To provide visitors with information about the book, I include the table of contents. The chapter titles include many keywords and give a complete overview of the topics covered in the book. I also include a render of the book cover on an iPad to remind visitors that they are considering purchasing an ebook.
This section is nearly identical to the previous one. I chose to include this tweet in particular because it is from a verified account (extra-strong social proof) and because it reminds visitors that some may be interested in purchasing a team license (which generates extra revenue for me).
At this point, I have fully explained the product, and these next sections are purely to overcome objections. One potential issue people might have is "who is this author and why does he know enough to write this book?" This section addresses that by explaining my professional background and listing client logos to verify my work experience, providing, you guessed it, social proof.
Finally, I explicitly address potential objections that I was not able to cover organically in the rest of the page. I mention the return policy, the team license, my free-book policy, and answer questions about the audience for the book and the formats available. I also engage in a bit of recreational keyword bingo.
This section is nearly identical to the previous two. I chose to feature this tweet because it compliments the pricing and encourages people outside of my core audience to give the book a shot.
I hosted this page on my own website rather than establishing a separate domain. This way, the visitors were able to explore the rest of the site to get a sense of who I am and what I do. This gave me an unexpected boost of traffic on projects like my email newsletter and my YouTube channel. However, I did mirror the website onto three vanity domains (writingforsoftwaredevelopers.com, writingforsoftwareengineers.com, and writingforprogrammers.com) which some people say will help me with SEO and other say will hurt SEO. Regardless, it took a few minutes to set up (a script just copies a subset of my site and deploys with Netlify and GitHub) and I have already seen traffic convert through those URLs so they have paid for themselves for the year.

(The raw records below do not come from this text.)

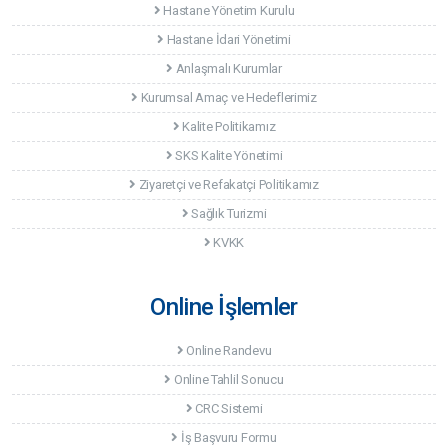
Hastane Yönetim Kurulu
Hastane İdari Yönetimi
Anlaşmalı Kurumlar
Kurumsal Amaç ve Hedeflerimiz
Kalite Politikamız
SKS Kalite Yönetimi
Ziyaretçi ve Refakatçi Politikamız
Sağlık Turizmi
KVKK
Online İşlemler
Online Randevu
Online Tahlil Sonucu
CRC Sistemi
İş Başvuru Formu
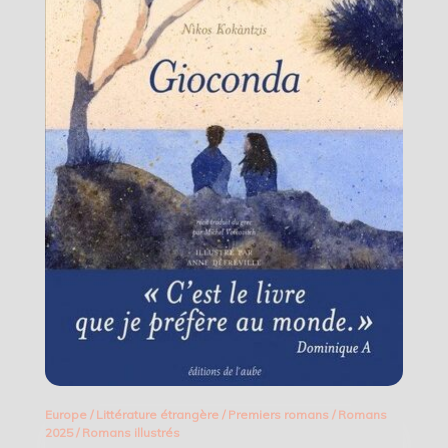
Europe
/
Littérature étrangère
/
Premiers romans
/
Romans
2025
/
Romans illustrés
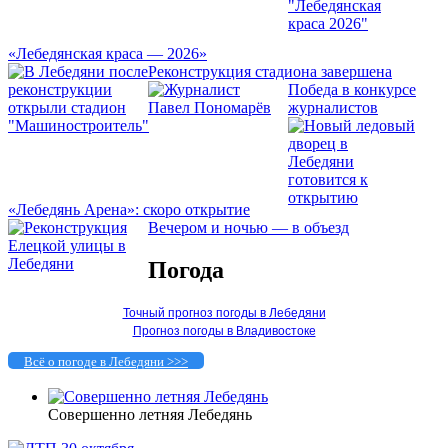
«Лебедянская краса — 2026»
Реконструкция стадиона завершена
Победа в конкурсе
журналистов
«Лебедянь Арена»: скоро открытие
Вечером и ночью — в объезд
Погода
Точный прогноз погоды в Лебедяни
Прогноз погоды в Владивостоке
Всё о погоде в Лебедяни >>>
Совершенно летняя Лебедянь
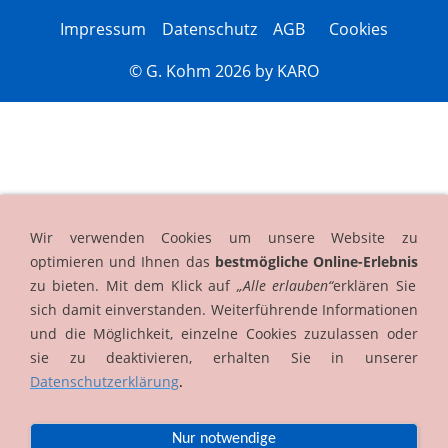
Impressum
Datenschutz
AGB
Cookies
© G. Kohm 2026 by
KARO
Wir verwenden Cookies um unsere Website zu
optimieren und Ihnen das
bestmögliche Online-Erlebnis
zu bieten. Mit dem Klick auf
„Alle erlauben“
erklären Sie
sich damit einverstanden. Weiterführende Informationen
und die Möglichkeit, einzelne Cookies zuzulassen oder
sie zu deaktivieren, erhalten Sie in unserer
Datenschutzerklärung
.
Nur notwendige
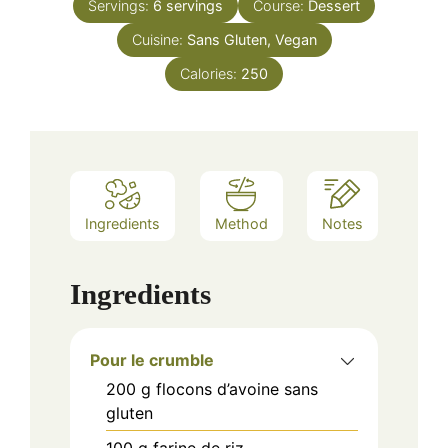
Servings:
6
servings
Course:
Dessert
Cuisine:
Sans Gluten, Vegan
Calories:
250
Ingredients
Method
Notes
Ingredients
Pour le crumble
200
g
flocons d’avoine sans
gluten
100
g
farine de riz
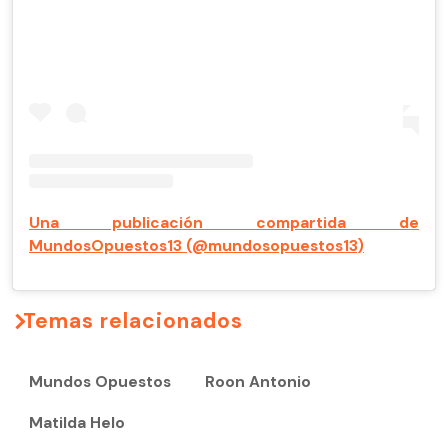
Una publicación compartida de
MundosOpuestos13 (@mundosopuestos13)
Temas relacionados
Mundos Opuestos
Roon Antonio
Matilda Helo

I host my site on Netlify and my build scripts use Jinja and Pelican to make the magic happen. I use Bootstrap for CSS, and the site is designed with mobile visitors in mind (54% of my launch week traffic was on a phone). I have already done a lot with the site itself to make it lightweight so it loads quickly and does not use much bandwidth from Netlify. For this site, I did not self-host the 11 interview subjects' profiles or my clients' logos during launch, among other optimizations (I later did self-host these images due to content blocking issues with Firefox). Serving launch-week pageviews took only 20GB of bandwidth, or 1/5 of Netlify's free plan.